**Your goal:** Would you copy each line of the data below that has "have"?

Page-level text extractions

--------------------------------------------------

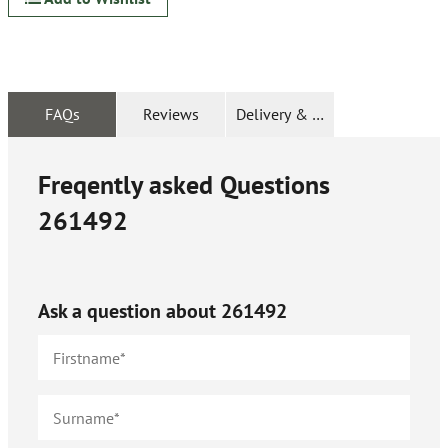
FAQs
Reviews
Delivery & Returns
Freqently asked Questions
261492
Ask a question about
261492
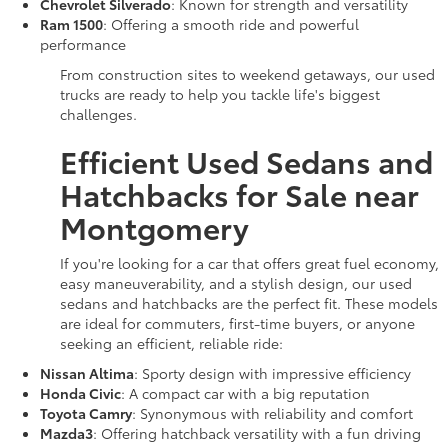
Chevrolet Silverado
: Known for strength and versatility
Ram 1500
: Offering a smooth ride and powerful
performance
From construction sites to weekend getaways, our used
trucks are ready to help you tackle life's biggest
challenges.
Efficient Used Sedans and
Hatchbacks for Sale near
Montgomery
If you're looking for a car that offers great fuel economy,
easy maneuverability, and a stylish design, our used
sedans and hatchbacks are the perfect fit. These models
are ideal for commuters, first-time buyers, or anyone
seeking an efficient, reliable ride:
Nissan Altima
: Sporty design with impressive efficiency
Honda Civic
: A compact car with a big reputation
Toyota Camry
: Synonymous with reliability and comfort
Mazda3
: Offering hatchback versatility with a fun driving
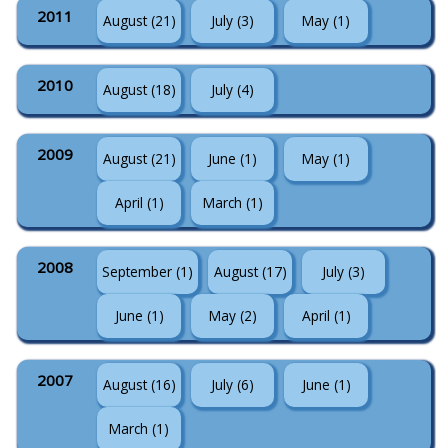
2011
August (21)
July (3)
May (1)
2010
August (18)
July (4)
2009
August (21)
June (1)
May (1)
April (1)
March (1)
2008
September (1)
August (17)
July (3)
June (1)
May (2)
April (1)
2007
August (16)
July (6)
June (1)
March (1)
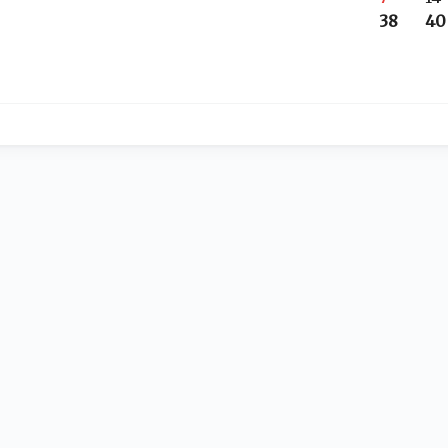
38
40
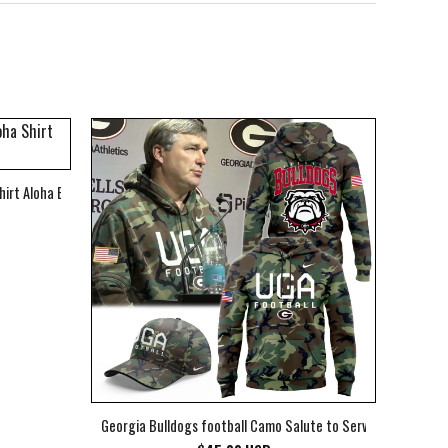
hirt Aloha Beach Shirt
Georgia Bulldogs football Camo Salute to Service Club Fleec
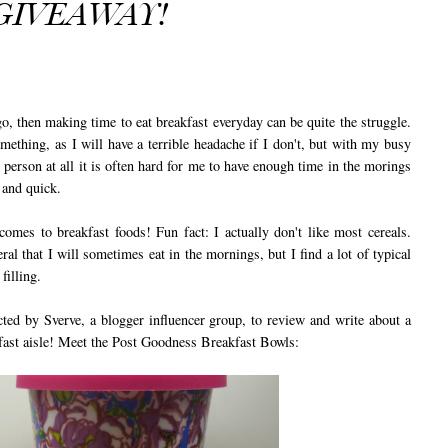
GIVEAWAY!
 then making time to eat breakfast everyday can be quite the struggle.
ething, as I will have a terrible headache if I don't, but with my busy
 person at all it is often hard for me to have enough time in the morings
y and quick.
omes to breakfast foods! Fun fact: I actually don't like most cereals.
ral that I will sometimes eat in the mornings, but I find a lot of typical
filling.
 by Sverve, a blogger influencer group, to review and write about a
akfast aisle! Meet the Post Goodness Breakfast Bowls:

--------------------------------------------------

**Task answer:**
ething, as I will have a terrible headache if I don't, but with my busy
 person at all it is often hard for me to have enough time in the morings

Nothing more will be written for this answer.